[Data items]

--

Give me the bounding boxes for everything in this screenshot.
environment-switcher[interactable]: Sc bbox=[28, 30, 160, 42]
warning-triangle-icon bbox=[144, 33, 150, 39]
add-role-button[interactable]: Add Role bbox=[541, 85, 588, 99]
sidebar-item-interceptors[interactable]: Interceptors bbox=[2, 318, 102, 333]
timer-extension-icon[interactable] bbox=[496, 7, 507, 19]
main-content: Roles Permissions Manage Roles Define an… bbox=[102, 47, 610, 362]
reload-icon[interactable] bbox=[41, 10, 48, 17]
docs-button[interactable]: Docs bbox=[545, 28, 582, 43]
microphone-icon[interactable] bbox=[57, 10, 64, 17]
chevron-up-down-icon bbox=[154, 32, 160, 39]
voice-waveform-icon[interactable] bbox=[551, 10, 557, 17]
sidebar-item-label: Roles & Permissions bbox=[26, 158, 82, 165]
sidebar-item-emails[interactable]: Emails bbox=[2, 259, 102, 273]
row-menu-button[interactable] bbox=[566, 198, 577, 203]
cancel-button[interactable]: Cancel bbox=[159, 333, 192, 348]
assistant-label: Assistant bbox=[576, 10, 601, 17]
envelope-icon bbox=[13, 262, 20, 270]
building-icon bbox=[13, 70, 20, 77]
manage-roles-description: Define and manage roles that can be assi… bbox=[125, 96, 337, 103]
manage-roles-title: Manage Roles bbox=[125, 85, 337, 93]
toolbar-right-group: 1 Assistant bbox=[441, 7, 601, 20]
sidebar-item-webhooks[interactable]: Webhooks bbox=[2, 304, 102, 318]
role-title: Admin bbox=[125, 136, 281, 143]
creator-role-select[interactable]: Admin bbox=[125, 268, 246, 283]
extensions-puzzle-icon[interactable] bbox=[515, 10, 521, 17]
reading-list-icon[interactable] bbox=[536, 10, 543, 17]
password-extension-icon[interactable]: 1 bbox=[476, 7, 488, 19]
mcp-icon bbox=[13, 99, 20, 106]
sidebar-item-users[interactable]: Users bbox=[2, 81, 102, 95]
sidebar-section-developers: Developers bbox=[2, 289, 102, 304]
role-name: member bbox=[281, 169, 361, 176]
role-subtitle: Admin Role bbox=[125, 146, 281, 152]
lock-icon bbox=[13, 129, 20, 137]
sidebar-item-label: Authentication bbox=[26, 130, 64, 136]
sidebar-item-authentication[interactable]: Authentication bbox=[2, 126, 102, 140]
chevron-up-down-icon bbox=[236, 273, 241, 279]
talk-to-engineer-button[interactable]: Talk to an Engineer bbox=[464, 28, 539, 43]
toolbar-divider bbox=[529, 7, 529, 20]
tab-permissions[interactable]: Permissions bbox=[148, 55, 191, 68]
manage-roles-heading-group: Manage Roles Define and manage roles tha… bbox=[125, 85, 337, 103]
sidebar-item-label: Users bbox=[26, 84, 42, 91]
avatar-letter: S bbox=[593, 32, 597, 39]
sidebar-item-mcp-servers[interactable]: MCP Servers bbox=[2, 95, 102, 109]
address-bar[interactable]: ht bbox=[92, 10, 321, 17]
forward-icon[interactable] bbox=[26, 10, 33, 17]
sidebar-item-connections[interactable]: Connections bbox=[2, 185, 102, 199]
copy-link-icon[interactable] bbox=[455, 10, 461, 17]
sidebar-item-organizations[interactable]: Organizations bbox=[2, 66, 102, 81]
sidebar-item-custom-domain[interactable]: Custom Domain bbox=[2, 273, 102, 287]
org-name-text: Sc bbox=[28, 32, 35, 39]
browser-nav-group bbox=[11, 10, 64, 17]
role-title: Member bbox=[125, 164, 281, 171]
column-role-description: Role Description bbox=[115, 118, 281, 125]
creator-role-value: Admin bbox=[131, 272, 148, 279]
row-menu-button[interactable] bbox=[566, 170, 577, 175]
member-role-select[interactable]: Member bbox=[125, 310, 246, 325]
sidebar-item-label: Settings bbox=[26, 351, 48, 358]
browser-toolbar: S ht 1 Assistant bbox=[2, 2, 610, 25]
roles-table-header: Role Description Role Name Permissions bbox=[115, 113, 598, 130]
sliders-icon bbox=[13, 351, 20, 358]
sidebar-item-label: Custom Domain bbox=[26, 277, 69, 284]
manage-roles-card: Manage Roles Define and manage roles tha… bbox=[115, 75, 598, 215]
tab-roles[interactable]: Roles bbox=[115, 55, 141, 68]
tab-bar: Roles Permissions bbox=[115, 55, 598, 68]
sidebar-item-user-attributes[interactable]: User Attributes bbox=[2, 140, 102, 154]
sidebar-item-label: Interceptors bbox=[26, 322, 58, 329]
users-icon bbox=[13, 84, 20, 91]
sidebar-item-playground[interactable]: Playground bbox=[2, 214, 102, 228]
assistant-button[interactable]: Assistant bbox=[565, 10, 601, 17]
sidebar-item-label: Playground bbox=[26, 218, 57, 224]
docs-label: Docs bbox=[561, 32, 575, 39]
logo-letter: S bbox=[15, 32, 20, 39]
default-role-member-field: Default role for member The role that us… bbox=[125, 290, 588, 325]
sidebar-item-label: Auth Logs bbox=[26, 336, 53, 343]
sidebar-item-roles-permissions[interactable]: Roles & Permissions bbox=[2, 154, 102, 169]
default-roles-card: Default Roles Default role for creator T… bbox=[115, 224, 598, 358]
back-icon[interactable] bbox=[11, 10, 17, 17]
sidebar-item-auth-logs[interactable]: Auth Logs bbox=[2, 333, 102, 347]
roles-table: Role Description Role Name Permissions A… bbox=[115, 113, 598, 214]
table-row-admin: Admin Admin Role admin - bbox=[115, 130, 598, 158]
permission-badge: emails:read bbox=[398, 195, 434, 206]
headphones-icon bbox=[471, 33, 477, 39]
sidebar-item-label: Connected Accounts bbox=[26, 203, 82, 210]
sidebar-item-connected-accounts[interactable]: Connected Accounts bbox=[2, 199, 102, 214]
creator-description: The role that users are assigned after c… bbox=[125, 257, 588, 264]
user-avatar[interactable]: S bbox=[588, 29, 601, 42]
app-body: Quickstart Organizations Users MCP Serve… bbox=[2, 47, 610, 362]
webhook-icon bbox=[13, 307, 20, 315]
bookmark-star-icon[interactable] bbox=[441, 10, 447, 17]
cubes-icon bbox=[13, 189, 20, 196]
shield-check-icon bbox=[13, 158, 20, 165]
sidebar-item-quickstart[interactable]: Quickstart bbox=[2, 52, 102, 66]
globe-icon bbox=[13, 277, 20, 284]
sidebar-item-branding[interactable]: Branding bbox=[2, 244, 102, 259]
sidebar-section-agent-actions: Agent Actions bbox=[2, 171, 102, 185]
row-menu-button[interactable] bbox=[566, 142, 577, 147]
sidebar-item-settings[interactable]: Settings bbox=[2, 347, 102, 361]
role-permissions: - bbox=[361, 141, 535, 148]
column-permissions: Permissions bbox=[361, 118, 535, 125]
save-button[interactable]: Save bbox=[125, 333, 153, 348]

--

» **ACTIVITY**
Retype the records above in full, exactly as they appear.

» **RESPONSE FOR THIS EXERCISE**
Give me the bounding boxes for everything in this screenshot.
environment-switcher[interactable]: Sc bbox=[28, 30, 160, 42]
warning-triangle-icon bbox=[144, 33, 150, 39]
add-role-button[interactable]: Add Role bbox=[541, 85, 588, 99]
sidebar-item-interceptors[interactable]: Interceptors bbox=[2, 318, 102, 333]
timer-extension-icon[interactable] bbox=[496, 7, 507, 19]
main-content: Roles Permissions Manage Roles Define an… bbox=[102, 47, 610, 362]
reload-icon[interactable] bbox=[41, 10, 48, 17]
docs-button[interactable]: Docs bbox=[545, 28, 582, 43]
microphone-icon[interactable] bbox=[57, 10, 64, 17]
chevron-up-down-icon bbox=[154, 32, 160, 39]
voice-waveform-icon[interactable] bbox=[551, 10, 557, 17]
sidebar-item-label: Roles & Permissions bbox=[26, 158, 82, 165]
sidebar-item-emails[interactable]: Emails bbox=[2, 259, 102, 273]
row-menu-button[interactable] bbox=[566, 198, 577, 203]
cancel-button[interactable]: Cancel bbox=[159, 333, 192, 348]
assistant-label: Assistant bbox=[576, 10, 601, 17]
envelope-icon bbox=[13, 262, 20, 270]
building-icon bbox=[13, 70, 20, 77]
manage-roles-description: Define and manage roles that can be assi… bbox=[125, 96, 337, 103]
manage-roles-title: Manage Roles bbox=[125, 85, 337, 93]
toolbar-right-group: 1 Assistant bbox=[441, 7, 601, 20]
sidebar-item-webhooks[interactable]: Webhooks bbox=[2, 304, 102, 318]
role-title: Admin bbox=[125, 136, 281, 143]
creator-role-select[interactable]: Admin bbox=[125, 268, 246, 283]
extensions-puzzle-icon[interactable] bbox=[515, 10, 521, 17]
reading-list-icon[interactable] bbox=[536, 10, 543, 17]
password-extension-icon[interactable]: 1 bbox=[476, 7, 488, 19]
mcp-icon bbox=[13, 99, 20, 106]
sidebar-item-users[interactable]: Users bbox=[2, 81, 102, 95]
sidebar-section-developers: Developers bbox=[2, 289, 102, 304]
role-name: member bbox=[281, 169, 361, 176]
role-subtitle: Admin Role bbox=[125, 146, 281, 152]
lock-icon bbox=[13, 129, 20, 137]
sidebar-item-label: Authentication bbox=[26, 130, 64, 136]
sidebar-item-authentication[interactable]: Authentication bbox=[2, 126, 102, 140]
chevron-up-down-icon bbox=[236, 273, 241, 279]
talk-to-engineer-button[interactable]: Talk to an Engineer bbox=[464, 28, 539, 43]
toolbar-divider bbox=[529, 7, 529, 20]
tab-permissions[interactable]: Permissions bbox=[148, 55, 191, 68]
manage-roles-heading-group: Manage Roles Define and manage roles tha… bbox=[125, 85, 337, 103]
sidebar-item-label: Users bbox=[26, 84, 42, 91]
avatar-letter: S bbox=[593, 32, 597, 39]
sidebar-item-mcp-servers[interactable]: MCP Servers bbox=[2, 95, 102, 109]
address-bar[interactable]: ht bbox=[92, 10, 321, 17]
forward-icon[interactable] bbox=[26, 10, 33, 17]
sidebar-item-connections[interactable]: Connections bbox=[2, 185, 102, 199]
copy-link-icon[interactable] bbox=[455, 10, 461, 17]
sidebar-item-organizations[interactable]: Organizations bbox=[2, 66, 102, 81]
sidebar-item-custom-domain[interactable]: Custom Domain bbox=[2, 273, 102, 287]
org-name-text: Sc bbox=[28, 32, 35, 39]
browser-nav-group bbox=[11, 10, 64, 17]
role-title: Member bbox=[125, 164, 281, 171]
column-role-description: Role Description bbox=[115, 118, 281, 125]
creator-role-value: Admin bbox=[131, 272, 148, 279]
row-menu-button[interactable] bbox=[566, 170, 577, 175]
member-role-select[interactable]: Member bbox=[125, 310, 246, 325]
sidebar-item-label: Settings bbox=[26, 351, 48, 358]
browser-toolbar: S ht 1 Assistant bbox=[2, 2, 610, 25]
roles-table-header: Role Description Role Name Permissions bbox=[115, 113, 598, 130]
sliders-icon bbox=[13, 351, 20, 358]
sidebar-item-label: Custom Domain bbox=[26, 277, 69, 284]
manage-roles-card: Manage Roles Define and manage roles tha… bbox=[115, 75, 598, 215]
tab-roles[interactable]: Roles bbox=[115, 55, 141, 68]
tab-bar: Roles Permissions bbox=[115, 55, 598, 68]
sidebar-item-user-attributes[interactable]: User Attributes bbox=[2, 140, 102, 154]
sidebar-item-label: Interceptors bbox=[26, 322, 58, 329]
users-icon bbox=[13, 84, 20, 91]
sidebar-item-playground[interactable]: Playground bbox=[2, 214, 102, 228]
assistant-button[interactable]: Assistant bbox=[565, 10, 601, 17]
sidebar-item-label: Playground bbox=[26, 218, 57, 224]
docs-label: Docs bbox=[561, 32, 575, 39]
logo-letter: S bbox=[15, 32, 20, 39]
default-role-member-field: Default role for member The role that us… bbox=[125, 290, 588, 325]
sidebar-item-label: Auth Logs bbox=[26, 336, 53, 343]
sidebar-item-roles-permissions[interactable]: Roles & Permissions bbox=[2, 154, 102, 169]
default-roles-card: Default Roles Default role for creator T… bbox=[115, 224, 598, 358]
back-icon[interactable] bbox=[11, 10, 17, 17]
sidebar-item-auth-logs[interactable]: Auth Logs bbox=[2, 333, 102, 347]
roles-table: Role Description Role Name Permissions A… bbox=[115, 113, 598, 214]
table-row-admin: Admin Admin Role admin - bbox=[115, 130, 598, 158]
permission-badge: emails:read bbox=[398, 195, 434, 206]
headphones-icon bbox=[471, 33, 477, 39]
sidebar-item-label: Connected Accounts bbox=[26, 203, 82, 210]
sidebar-item-connected-accounts[interactable]: Connected Accounts bbox=[2, 199, 102, 214]
creator-description: The role that users are assigned after c… bbox=[125, 257, 588, 264]
user-avatar[interactable]: S bbox=[588, 29, 601, 42]
app-body: Quickstart Organizations Users MCP Serve… bbox=[2, 47, 610, 362]
webhook-icon bbox=[13, 307, 20, 315]
bookmark-star-icon[interactable] bbox=[441, 10, 447, 17]
cubes-icon bbox=[13, 189, 20, 196]
shield-check-icon bbox=[13, 158, 20, 165]
sidebar-item-quickstart[interactable]: Quickstart bbox=[2, 52, 102, 66]
globe-icon bbox=[13, 277, 20, 284]
sidebar-item-branding[interactable]: Branding bbox=[2, 244, 102, 259]
sidebar-section-agent-actions: Agent Actions bbox=[2, 171, 102, 185]
row-menu-button[interactable] bbox=[566, 142, 577, 147]
sidebar-item-settings[interactable]: Settings bbox=[2, 347, 102, 361]
role-permissions: - bbox=[361, 141, 535, 148]
column-permissions: Permissions bbox=[361, 118, 535, 125]
save-button[interactable]: Save bbox=[125, 333, 153, 348]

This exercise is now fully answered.